Exporters whom ET Digital spoke to said that while the current measures are good for the long term, benefits in the short term won’t quite accrue. Mahavir Pratap Sharma, Immediate Past Chairman, Carpet Export Promotion Council (CEPC) feels that such steps won’t translate to relief in the present context. “These are good long term infrastructure opportunities for people to invest in, but as an MSME or exporter, this does not give me an immediate relief from the struggle being faced right now across logistics. For any port to get reformed will mean atleast a 2–3-year window. It will take time,” he asserts.

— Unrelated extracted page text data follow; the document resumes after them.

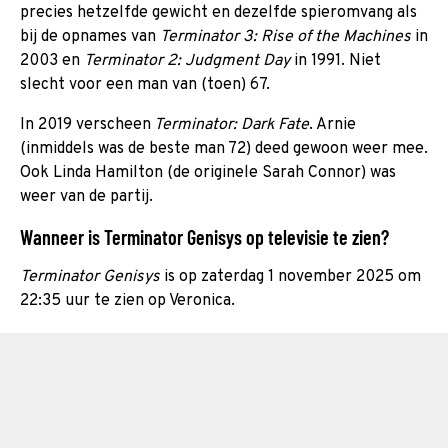
precies hetzelfde gewicht en dezelfde spieromvang als
bij de opnames van
Terminator 3: Rise of the Machines
in
2003 en
Terminator 2: Judgment Day
in 1991. Niet
slecht voor een man van (toen) 67.
In 2019 verscheen
Terminator: Dark Fate
. Arnie
(inmiddels was de beste man 72) deed gewoon weer mee.
Ook Linda Hamilton (de originele Sarah Connor) was
weer van de partij.
Wanneer is Terminator Genisys op televisie te zien?
Terminator Genisys
is op zaterdag 1 november 2025 om
22:35 uur te zien op Veronica.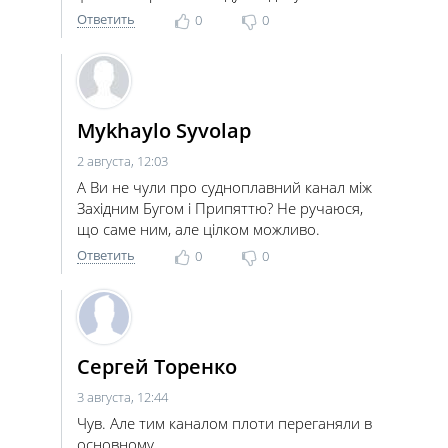
Ответить
0
0
Mykhaylo Syvolap
2 августа, 12:03
А Ви не чули про судноплавний канал між
Західним Бугом і Припяттю? Не ручаюся,
що саме ним, але цілком можливо.
Ответить
0
0
Сергей Торенко
3 августа, 12:44
Чув. Але тим каналом плоти переганяли в
основному.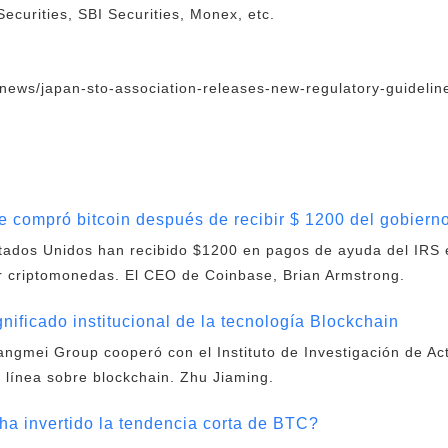
ecurities, SBI Securities, Monex, etc.
/news/japan-sto-association-releases-new-regulatory-guidelin
 compró bitcoin después de recibir $ 1200 del gobier
stados Unidos han recibido $1200 en pagos de ayuda del IRS
r criptomonedas. El CEO de Coinbase, Brian Armstrong.
nificado institucional de la tecnología Blockchain
Yangmei Group cooperó con el Instituto de Investigación de Act
 línea sobre blockchain. Zhu Jiaming.
a invertido la tendencia corta de BTC?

In sync with Sahai’s views, Sharma mentions that measures related to shipping lines stocking more containers in India were missed in this year’s Budget announcements. “The mandate to invest in making containers in India needs to be immediate. We need to have empty containers coming into our ports. These containers should come back in large quantities because we are not importing in bulk from China anymore. The Ministry of Finance could have made sure that this crucial aspect was taken care of,” he forthrightly states.
Container shortage has been a sore point with exporters who have faced long delays and seen a surge in freight costs due to the paucity of containers at ports. Exporter bodies had earlier also written to Minister of Commerce and Industry Piyush Goyal citing how this issue needs immediate attention for exports to continue their upward trajectory.
As part of her speech, Sitharaman also announced that India has enacted Recycling of Ships Act, 2019 and acceded to the Hong Kong International Convention. “Around 90 ship recycling yards at Alang in Gujarat have already achieved HKC-compliant certificates. Efforts will be made to bring more ships to India from Europe and Japan. Recycling capacity of around 4.5 Million Light Displacement Tonne (LDT) will be doubled by 2024. This is expected to generate an additional 1.5 lakh jobs for our youth,” she said.